Karena itu, di era kontemporer sekarang ini, ujian terbesar yang dihadapi budaya lokal
adalah mempertahankan eksistensinya di tengah terpaan globalisasi. Strategi-strategi yang
jitu dalam menguatkan daya tahan budaya lokal perlu dirumuskan.

E. Problematika Budaya Indonesia di Era Globalisasi

Problematika yang dihadapi budaya nasional dan lokal di Indonesia di masa lalu jauh
berbeda dibandingkan masa kini. Di masa lampau, globalisasi telah terjadi dalam model yang
berbeda Sejarah abad ke-5 mencatat, kemapanan budaya lokal yang merupakan akumulasi
dari budaya masyarakat di sekitarnya dimasuki tradisi dan budaya Hindu. Di abad ke-13,

1
tradisi muslim turut memasuki budaya lokal. Hal itu disikapi dengan proses akulturasi yang
wajar tanpa rekayasa

sehingga melahirkan kebudayaan baru yang bernuansa Hindu dan Islam yang khas Indonesia.

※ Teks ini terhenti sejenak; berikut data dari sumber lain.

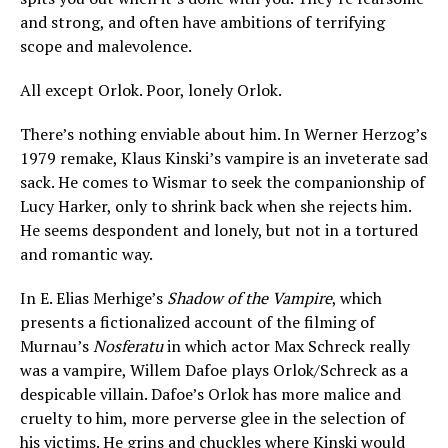
and strong, and often have ambitions of terrifying
scope and malevolence.
All except Orlok. Poor, lonely Orlok.
There’s nothing enviable about him. In Werner Herzog’s
1979 remake, Klaus Kinski’s vampire is an inveterate sad
sack. He comes to Wismar to seek the companionship of
Lucy Harker, only to shrink back when she rejects him.
He seems despondent and lonely, but not in a tortured
and romantic way.
In E. Elias Merhige’s
Shadow of the Vampire
, which
presents a fictionalized account of the filming of
Murnau’s
Nosferatu
in which actor Max Schreck really
was a vampire, Willem Dafoe plays Orlok/Schreck as a
despicable villain. Dafoe’s Orlok has more malice and
cruelty to him, more perverse glee in the selection of
his victims. He grins and chuckles where Kinski would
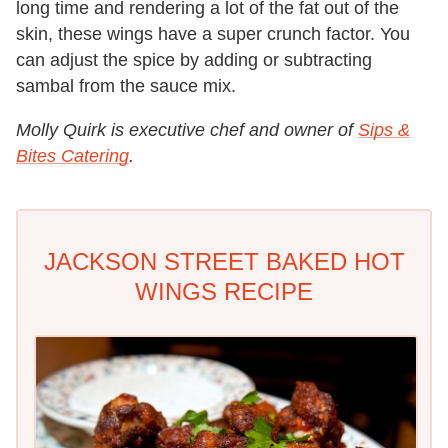
long time and rendering a lot of the fat out of the
skin, these wings have a super crunch factor. You
can adjust the spice by adding or subtracting
sambal from the sauce mix.
Molly Quirk is executive chef and owner of
Sips &
Bites Catering
.
JACKSON STREET BAKED HOT
WINGS RECIPE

Kolonialisme Belanda mulai abad ke-16 mengeser budaya lokal untuk lebih dekat ke
Barat. Tetapi, pergeseran itu tidak membuahkan perubahan berarti. Dalam kebudayaan Jawa
misalnya, strategi budaya ’ngeli tanpa ngeli’ (menghanyut tetapi tidak ikut benar-benar
hanyut dalam menghadapi gelombang perubahan zaman) telah terbukti berhasil menangkal
arus budaya asing (Suryanti 2007).

Namun, situasi masa lalu jelas berbeda dengan masa kini. Modus dan skala globalisasi
telah berubah. Sekarang, dunia mengalami Revolusi 4T (Technology, Telecomunication,
Transportation, Tourism) yang memiliki globalizing force dominan sehingga batas
antarwilayah semakin kabur dan berujung pada terciptanya global village seperti yang pernah
diprediksikan McLuhan (Saptadi 2008).

Kondisi itu memunculkan permasalahan pada melunturnya warisan budaya. Bukti


nyata kelunturan warisan budaya itu antara lain dapat disaksikan pada gaya berpakaian, gaya
bahasa, dan teknologi informasi. Rok mini dipandang lebih indah daripada pakaian rapat.
Bahasa daerah, bahkan bahasa nasional, tergeser oleh bahasa asing. Di berbagai kesempatan
seringkali terlihat masyarakat lebih senang menggunakan bahasa Inggris karena dipandang
lebih modern.

Pola konsumsi masyarakat juga beralih pada makanan-makanan cepat saji (fastfood)
yang bisa didapatkan di restoran. Pizza, spaghetti, hamburger, fried chicken dianggap lebih
menarik daripada makanan lokal. Aneka makanan itu menawarkan kepraktisan. Masyarakat
menilai globalisasi telah mendorong terciptanya kecepatan, efisiensi, efektivitas yang
bermuara pada kepraktisan dalam segala hal. Tidak hanya dalam makanan, budaya asing yang
mengglobal juga menawarkan kepraktisan dalam berpakaian dengan cukup mengenakan
kemeja, kaos, celana dan rok. Sebaliknya, budaya lokal dinilai terlalu rumit. Dalam
kebudayaan asli Jawa, masyarakat dianjurkan memakai beskap dan kebaya yang cara
pemakaiannya memakan waktu lama (Suryanti 2007).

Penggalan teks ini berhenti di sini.